Entonces se produjo un acontecimiento que cortó de raíz el discurso del orador. Aquella singular tirada, aquel torrente de palabras estrafalarias e inquietas, de ideas exaltadas y confusas que chocaban unas contra otras en heterogéneo apiñamiento, denotaban algo peligroso, un espíritu raro, capaz de excitarse a propósito de cualquier menudencia. Cuantos conocían al príncipe experimentaban una sorpresa matizada por el temor (y aun, en algunos, por la vergüenza) al oírle expresarse en lenguaje tal, él, siempre tan reservado, incluso tan tímido: él que desplegaba tacto exquisito en ciertos casos y que poseía por instinto el sentido de la conveniencia.

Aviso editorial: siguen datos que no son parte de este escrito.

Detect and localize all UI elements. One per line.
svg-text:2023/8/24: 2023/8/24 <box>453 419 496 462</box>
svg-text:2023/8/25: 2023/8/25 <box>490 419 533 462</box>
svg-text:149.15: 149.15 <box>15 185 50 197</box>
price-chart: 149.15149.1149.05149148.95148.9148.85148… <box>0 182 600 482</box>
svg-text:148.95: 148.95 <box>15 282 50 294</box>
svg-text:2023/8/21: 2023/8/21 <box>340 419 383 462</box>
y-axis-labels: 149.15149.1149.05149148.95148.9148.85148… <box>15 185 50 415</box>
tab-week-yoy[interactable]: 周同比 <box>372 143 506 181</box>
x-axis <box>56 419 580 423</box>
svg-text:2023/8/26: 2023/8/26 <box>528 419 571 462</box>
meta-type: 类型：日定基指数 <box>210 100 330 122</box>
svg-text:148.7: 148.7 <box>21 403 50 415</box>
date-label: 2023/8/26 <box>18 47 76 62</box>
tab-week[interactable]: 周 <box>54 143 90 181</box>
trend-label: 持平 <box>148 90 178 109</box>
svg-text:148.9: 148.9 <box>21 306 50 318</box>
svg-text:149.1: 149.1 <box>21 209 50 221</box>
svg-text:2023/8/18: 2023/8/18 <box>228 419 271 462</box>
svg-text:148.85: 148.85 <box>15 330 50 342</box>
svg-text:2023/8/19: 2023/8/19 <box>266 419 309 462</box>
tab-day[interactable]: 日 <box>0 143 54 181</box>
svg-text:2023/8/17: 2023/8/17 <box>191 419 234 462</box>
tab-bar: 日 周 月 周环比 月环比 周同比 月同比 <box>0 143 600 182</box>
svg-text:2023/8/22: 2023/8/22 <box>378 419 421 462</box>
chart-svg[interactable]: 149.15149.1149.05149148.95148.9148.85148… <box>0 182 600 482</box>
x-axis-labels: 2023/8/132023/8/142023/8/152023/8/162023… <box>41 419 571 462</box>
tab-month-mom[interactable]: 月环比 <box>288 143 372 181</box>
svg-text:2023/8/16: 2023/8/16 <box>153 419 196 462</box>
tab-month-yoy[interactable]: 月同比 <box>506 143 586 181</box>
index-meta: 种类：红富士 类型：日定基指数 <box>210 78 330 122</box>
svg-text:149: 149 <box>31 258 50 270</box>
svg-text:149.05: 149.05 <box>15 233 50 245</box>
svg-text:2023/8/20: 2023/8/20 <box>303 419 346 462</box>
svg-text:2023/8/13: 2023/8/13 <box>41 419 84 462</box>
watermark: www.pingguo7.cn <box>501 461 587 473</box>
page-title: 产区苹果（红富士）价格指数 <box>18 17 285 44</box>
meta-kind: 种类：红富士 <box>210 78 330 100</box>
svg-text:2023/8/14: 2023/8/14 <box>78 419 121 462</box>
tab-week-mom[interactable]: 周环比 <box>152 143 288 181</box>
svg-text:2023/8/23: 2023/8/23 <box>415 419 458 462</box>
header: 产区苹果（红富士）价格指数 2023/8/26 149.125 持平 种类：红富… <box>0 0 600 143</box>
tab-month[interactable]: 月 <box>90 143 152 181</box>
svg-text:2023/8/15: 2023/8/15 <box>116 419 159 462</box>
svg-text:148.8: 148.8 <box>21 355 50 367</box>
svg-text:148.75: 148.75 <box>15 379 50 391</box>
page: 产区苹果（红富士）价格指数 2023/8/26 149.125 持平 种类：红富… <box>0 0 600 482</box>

El hecho resultaba tanto más inexplicable cuanto que su motivo no podían ser los comentarios sobre Pavlitchev. Las damas le creían presa de enajenación mental y la Bielokonsky confesó más tarde que había estado a punto de huir del salón. Los viejos sentían una estupefacción indecible. El rostro del superior de Epanchin expresaba severidad y descontento, el coronel permanecía inmóvil en una silla, el alemán había palidecido, y con una fingida sonrisa en los labios procuraba leer los sentimientos de los demás en sus fisonomías. Acaso cupiera cortar tal «escándalo» del modo más natural y sencillo. Ivan Fedorovich intentó varias veces hacer callar al orador, y, al fracasar, resolvió apelar a recursos más decisivos. De continuar aquello durante otro minuto, quizás el general hubiese obligado amistosamente al príncipe a retirarse, afirmando que estaba enfermo, lo que, además, podía ser verdad. Al menos, Epanchin, en su fuero interno, tenía la plena certidumbre de que era así... Pero la situación sufrió un brusco cambio.